AI networks have enormous energy requirements/ MIT researchers present the solution29. May 2020
AI networks have enormous energy requirements/ MIT researchers present the solution
New York, 29.5.2020
Last June, researchers at the University of Massachusetts at Amherst published an astonishing report in which they estimated that the amount of energy required for training and searching in a given neural network architecture would result in the emission of about 626,000 pounds of carbon dioxide. This is nearly five times the lifetime emissions of an average US car, including its manufacture.
This problem becomes even more acute during the model introduction phase, when deep neural networks must be deployed on different hardware platforms, each with different characteristics and computing resources.
MIT researchers have developed a new automated AI system for the training and operation of certain neural networks. The results suggest that by improving the computing efficiency of the system, the system can reduce the associated carbon emissions in some key areas – in some cases to low three-digit values.

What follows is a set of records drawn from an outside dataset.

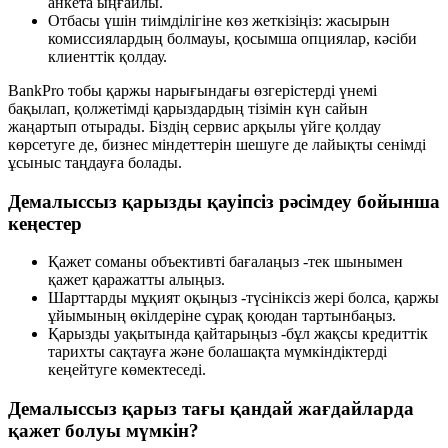
анкета ыңғайлы.
Отбасы үшін тиімділігіне көз жеткізіңіз: жасырын
комиссиялардың болмауы, қосымша опциялар, кәсіби
клиенттік қолдау.
BankPro тобы қаржы нарығындағы өзгерістерді үнемі
бақылап, қолжетімді қарыздардың тізімін күн сайын
жаңартып отырады. Біздің сервис арқылы үйге қолдау
көрсетуге де, бизнес міндеттерін шешуге де лайықты сенімді
ұсыныс таңдауға болады.
Демалыссыз қарызды қауіпсіз рәсімдеу бойынша
кеңестер
Қажет соманы объективті бағалаңыз -тек шынымен
қажет қаражатты алыңыз.
Шарттарды мұқият оқыңыз -түсініксіз жері болса, қаржы
ұйымының өкілдеріне сұрақ қоюдан тартынбаңыз.
Қарызды уақытында қайтарыңыз -бұл жақсы кредиттік
тарихты сақтауға және болашақта мүмкіндіктерді
кеңейтуге көмектеседі.
Демалыссыз қарыз тағы қандай жағдайларда
қажет болуы мүмкін?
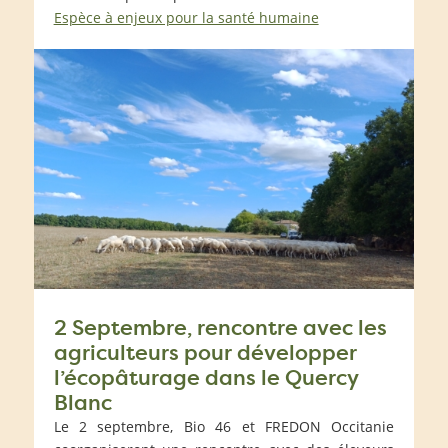
Espèce à enjeux pour la santé humaine
2 Septembre, rencontre avec les
agriculteurs pour développer
l’écopâturage dans le Quercy
Blanc
Le 2 septembre, Bio 46 et FREDON Occitanie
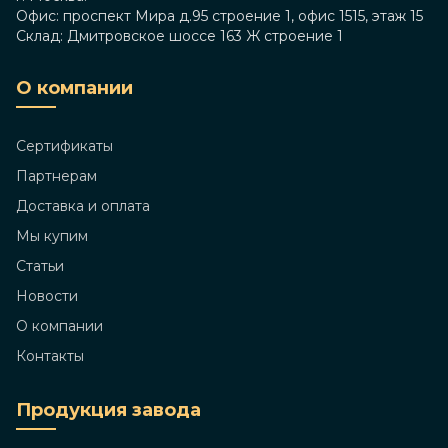
Офис: проспект Мира д.95 строение 1, офис 1515, этаж 15
Склад: Дмитровское шоссе 163 Ж строение 1
О компании
Сертификаты
Партнерам
Доставка и оплата
Мы купим
Статьи
Новости
О компании
Контакты
Продукция завода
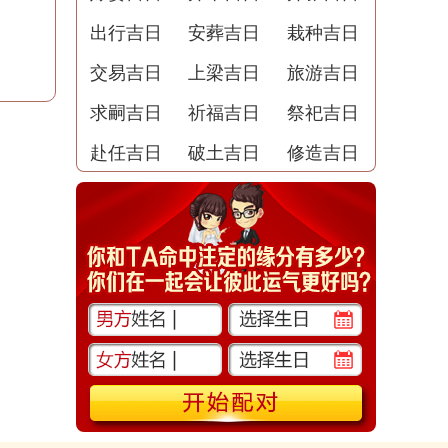
出行吉日
安葬吉日
栽种吉日
交易吉日
上梁吉日
旅游吉日
求嗣吉日
祈福吉日
祭祀吉日
赴任吉日
破土吉日
修造吉日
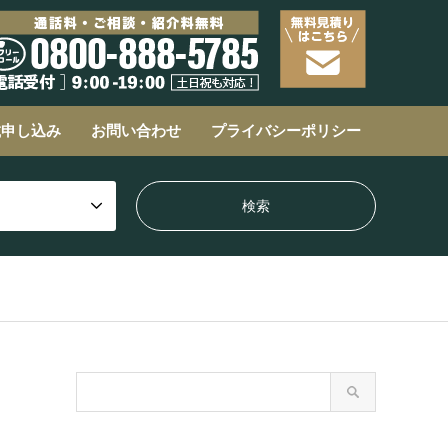
載申し込み
お問い合わせ
プライバシーポリシー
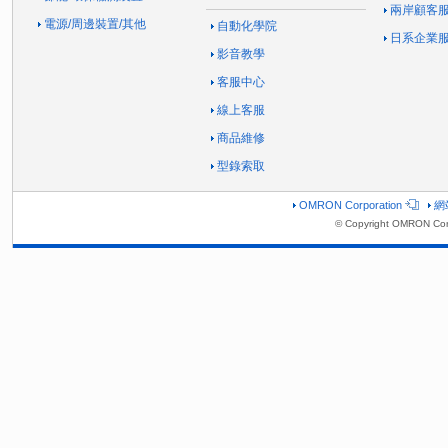
兩岸顧客
電源/周邊裝置/其他
自動化學院
日系企業
影音教學
客服中心
線上客服
商品維修
型錄索取
OMRON Corporation
網
© Copyright OMRON Corp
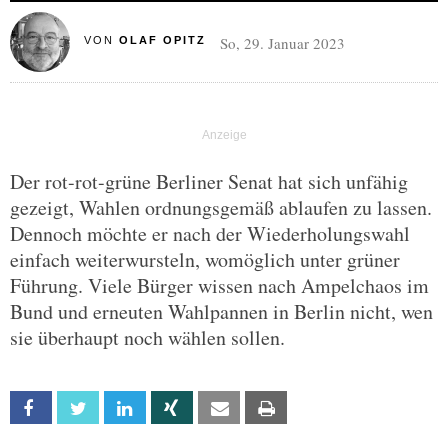
So, 29. Januar 2023
VON
OLAF OPITZ
Der rot-rot-grüne Berliner Senat hat sich unfähig
gezeigt, Wahlen ordnungsgemäß ablaufen zu lassen.
Dennoch möchte er nach der Wiederholungswahl
einfach weiterwursteln, womöglich unter grüner
Führung. Viele Bürger wissen nach Ampelchaos im
Bund und erneuten Wahlpannen in Berlin nicht, wen
sie überhaupt noch wählen sollen.
Facebook
Twitter
Linkedin
Xing
Email
Print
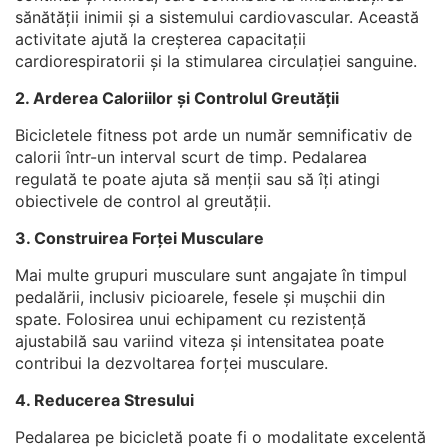
sănătății inimii și a sistemului cardiovascular. Această
activitate ajută la creșterea capacitații
cardiorespiratorii și la stimularea circulației sanguine.
2. Arderea Caloriilor și Controlul Greutății
Bicicletele fitness pot arde un număr semnificativ de
calorii într-un interval scurt de timp. Pedalarea
regulată te poate ajuta să menții sau să îți atingi
obiectivele de control al greutății.
3. Construirea Forței Musculare
Mai multe grupuri musculare sunt angajate în timpul
pedalării, inclusiv picioarele, fesele și mușchii din
spate. Folosirea unui echipament cu rezistență
ajustabilă sau variind viteza și intensitatea poate
contribui la dezvoltarea forței musculare.
4. Reducerea Stresului
Pedalarea pe bicicletă poate fi o modalitate excelentă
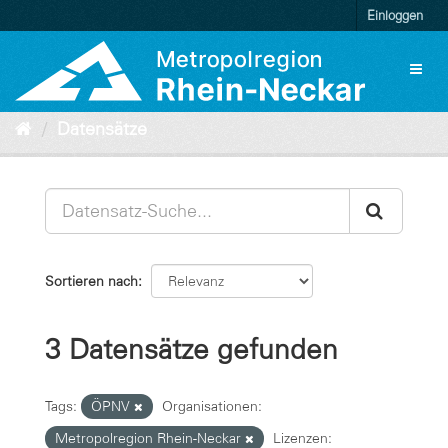
Überspringen
Einloggen
zum
Inhalt
Toggl
naviga
Datensätze
Sortieren nach
3 Datensätze gefunden
Tags:
ÖPNV
Organisationen:
Metropolregion Rhein-Neckar
Lizenzen:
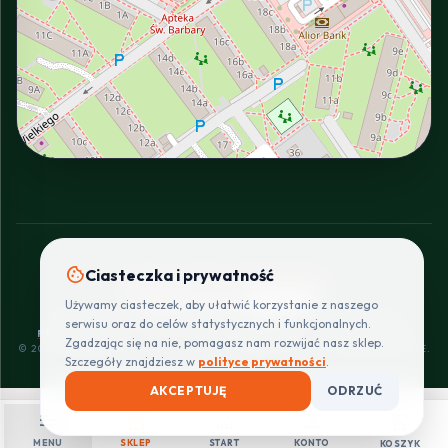
INTERACTIVE VIEW
cookie
Ciasteczka i prywatność
SZYBKIE I BEZPIECZNE PŁATNOŚCI
Używamy ciasteczek, aby ułatwić korzystanie z naszego
POLITYKA
REGULAMIN
CENNIK
ZWROTY I
serwisu oraz do celów statystycznych i funkcjonalnych.
PRYWATNOŚCI
DOSTAW
REKLAMACJE
Zgadzając się na nie, pomagasz nam rozwijać nasz sklep.
© 2026 PROINSTALLER.PL - KNURÓW. WSZYSTKIE PRAWA ZASTRZEŻONE.
Szczegóły znajdziesz w
polityce prywatności
.
AKCEPTUJĘ
ODRZUĆ
menu
shopping_bag
home
person
shopping_cart
MENU
SKLEP
START
KONTO
KOSZYK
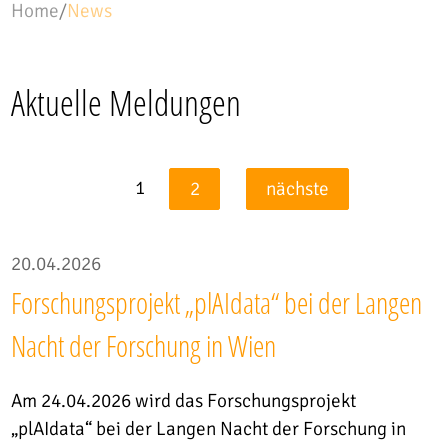
Home
/
News
Aktuelle Meldungen
1
2
nächste
20.04.2026
Forschungsprojekt „plAIdata“ bei der Langen
Nacht der Forschung in Wien
Am 24.04.2026 wird das Forschungsprojekt
„plAIdata“ bei der Langen Nacht der Forschung in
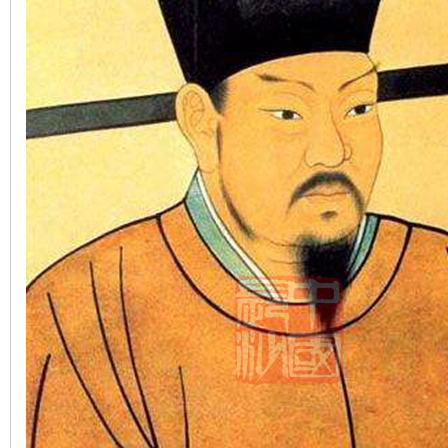
沙
文
库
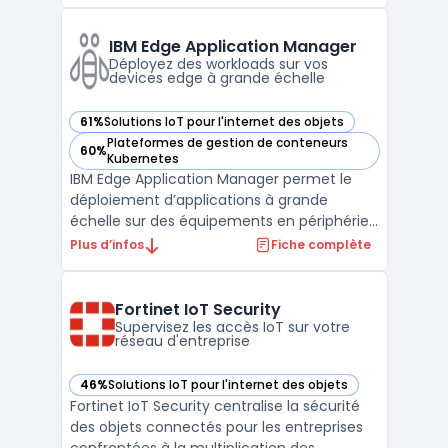
environnements comprenant matériel,
logiciels installés et ressources cloud
rencontrent des enjeux de pilotage, de coût
IBM Edge Application Manager
et de conformité. L’utilisatio ...
Déployez des workloads sur vos
devices edge à grande échelle
61%
Solutions IoT pour l'internet des objets
— voir IBM Edge Application Manager dans cette catégorie
Plateformes de gestion de conteneurs
60%
— voir IBM Edge Application Manager dans cette catégorie
Kubernetes
IBM Edge Application Manager permet le
déploiement d’applications à grande
échelle sur des équipements en périphérie
de réseau. Les organisations ayant de
Plus d’infos
Fiche complète
nombreux sites distants utilisent ce logiciel
afin d’orchestrer le lifecycle management
d’applications et de modèles ML, en
Fortinet IoT Security
privilégiant une gest ...
Supervisez les accès IoT sur votre
réseau d'entreprise
46%
Solutions IoT pour l'internet des objets
— voir Fortinet IoT Security dans cette catégorie
Fortinet IoT Security centralise la sécurité
des objets connectés pour les entreprises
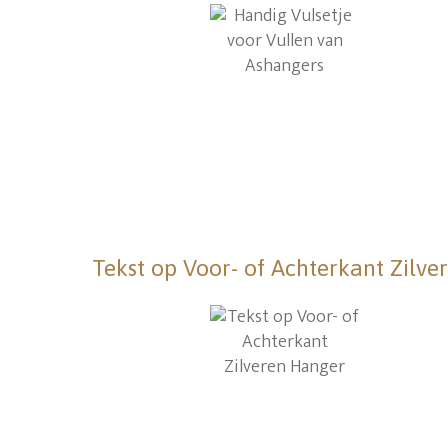
Tekst op Voor- of Achterkant Zilv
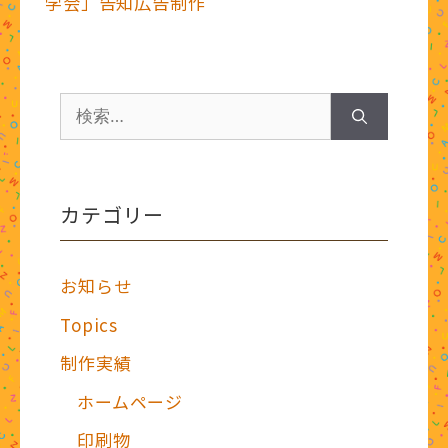
o
st
学会」告知広告制作
ー
o
k
検
索:
カテゴリー
お知らせ
Topics
制作実績
ホームページ
印刷物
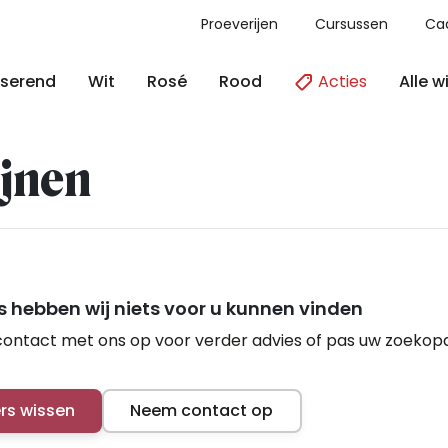
Proeverijen
Cursussen
Ca
Acties
Alle w
serend
Wit
Rosé
Rood
jnen
 hebben wij niets voor u kunnen vinden
ontact met ons op voor verder advies of pas uw zoekop
ers wissen
Neem contact op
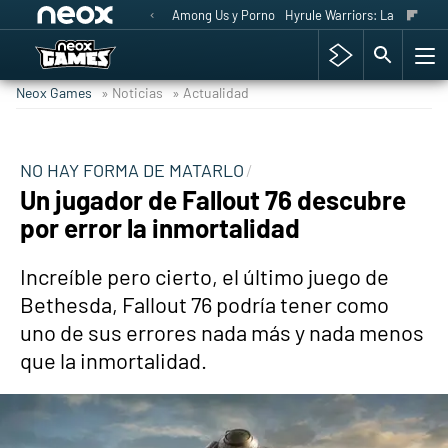
Among Us y Porno
Hyrule Warriors: La Era del 
Neox Games
» Noticias
» Actualidad
NO HAY FORMA DE MATARLO
Un jugador de Fallout 76 descubre
por error la inmortalidad
Increíble pero cierto, el último juego de
Bethesda, Fallout 76 podría tener como
uno de sus errores nada más y nada menos
que la inmortalidad.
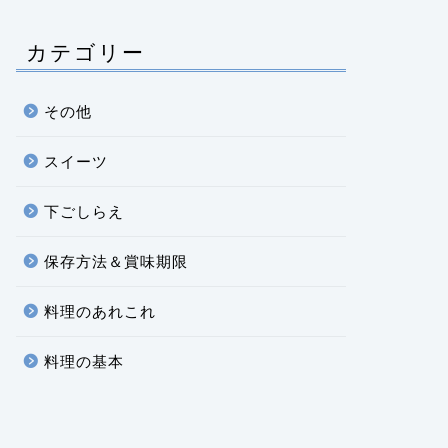
カテゴリー
その他
スイーツ
下ごしらえ
保存方法＆賞味期限
料理のあれこれ
料理の基本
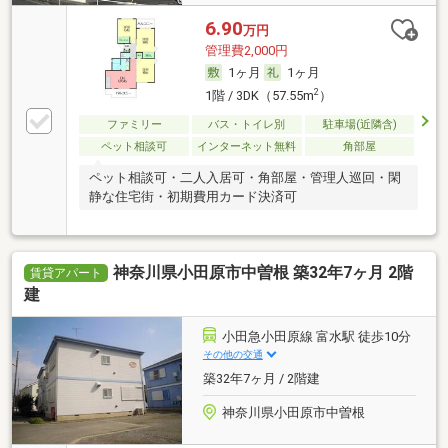
6.90
万円
管理費2,000円
1ヶ月
1ヶ月
2
1階 / 3DK（57.55m
）
ファミリー
バス・トイレ別
駐車場(近隣含)
ペット相談可
インターネット無料
角部屋
ペット相談可・二人入居可・角部屋・管理人巡回・閑
静な住宅街・初期費用カード決済可
神奈川県小田原市中曽根 築32年7ヶ月 2階
賃貸アパート
建
小田急小田原線 富水駅 徒歩10分
その他の交通
築32年7ヶ月 / 2階建
神奈川県小田原市中曽根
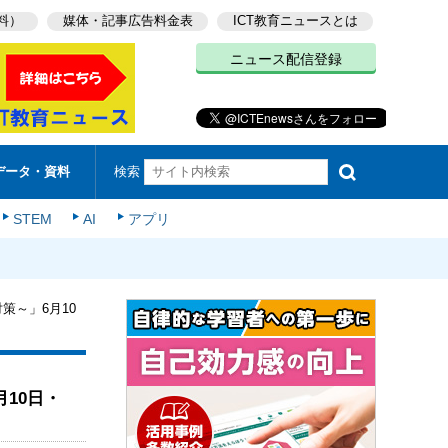
料）
媒体・記事広告料金表
ICT教育ニュースとは
ニュース配信登録
検索
データ・資料
STEM
AI
アプリ
対策～」6月10
月10日・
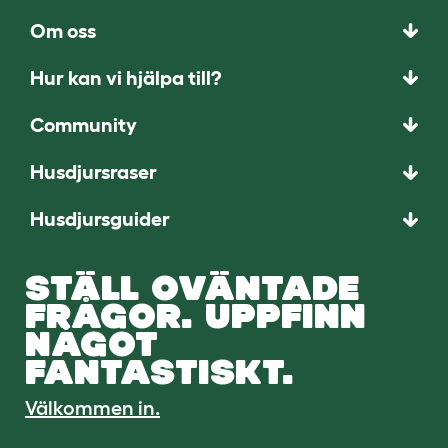
Om oss
Hur kan vi hjälpa till?
Community
Husdjursraser
Husdjursguider
STÄLL OVÄNTADE
FRÅGOR. UPPFINN
NÅGOT
FANTASTISKT.
Välkommen in.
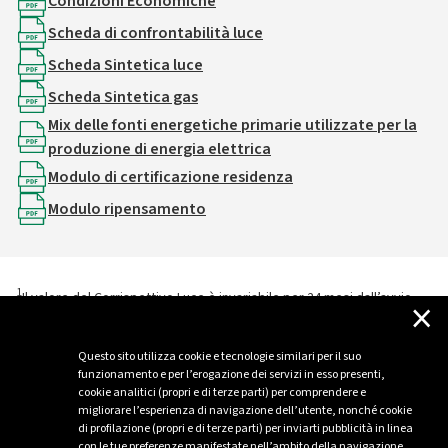
Condizioni Economiche
Scheda di confrontabilità luce
Scheda Sintetica luce
Scheda Sintetica gas
Mix delle fonti energetiche primarie utilizzate per la
produzione di energia elettrica
Modulo di certificazione residenza
Modulo ripensamento
1
Il valore del Corrispettivo Luce è invariabile per 24 mesi dall’avvio
×
della fornitura.
Questo sito utilizza cookie e tecnologie similari per il suo
funzionamento e per l’erogazione dei servizi in esso presenti,
cookie analitici (propri e di terze parti) per comprendere e
migliorare l’esperienza di navigazione dell’utente, nonché cookie
di profilazione (propri e di terze parti) per inviarti pubblicità in linea
con le tue preferenze manifestate nell’ambito della navigazione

The researchers’ system trains a large neural network consisting of many pre-trained subnetworks of different sizes that can be tailored to different hardware platforms without retraining. This dramatically reduces the energy normally required to train each specialized neural network for new platforms – which can include billions of Internet of Things (IoT) devices. Using the system to train a computer vision model, they estimated that the process would require about 1/1,300 of the carbon emissions compared to today’s state-of-the-art search approaches for neural architectures, while inference time would be reduced by a factor of 1.5 to 2.6.
“The goal is smaller, greener neural networks,” says Song Han, assistant professor in the Department of Electrical Engineering and Computer Science. “The search for efficient neural network architectures has so far left a huge carbon footprint. But with these new methods, we have reduced that footprint by orders of magnitude”.
The work was done on Satori, an efficient computing cluster donated to MIT by IBM that can perform 2 quadrillion calculations per second. The paper will be presented next week at the International Conference on Learning Representations. Besides Han, four students and PhD students from EECS, the MIT-IBM Watson AI Lab and Shanghai Jiao Tong University are involved in the paper.
Creation of a “once for all” network
“How do we efficiently train all these networks for such a wide range of devices – from a $10 IoT device to a $600 smartphone? Given the diversity of IoT devices, the computational cost of finding neural architectures will explode,” says Han.
The researchers invented an AutoML system that trains only a single, large “once-for-all” (OFA) network that serves as a “mother” network, interleaving an extremely high number of subnets that are sparsely activated from the mother network. OFA shares all its learned weights with all subnets – i.e. they are essentially pre-trained. In this way, each subnet can work independently at inference time without retraining.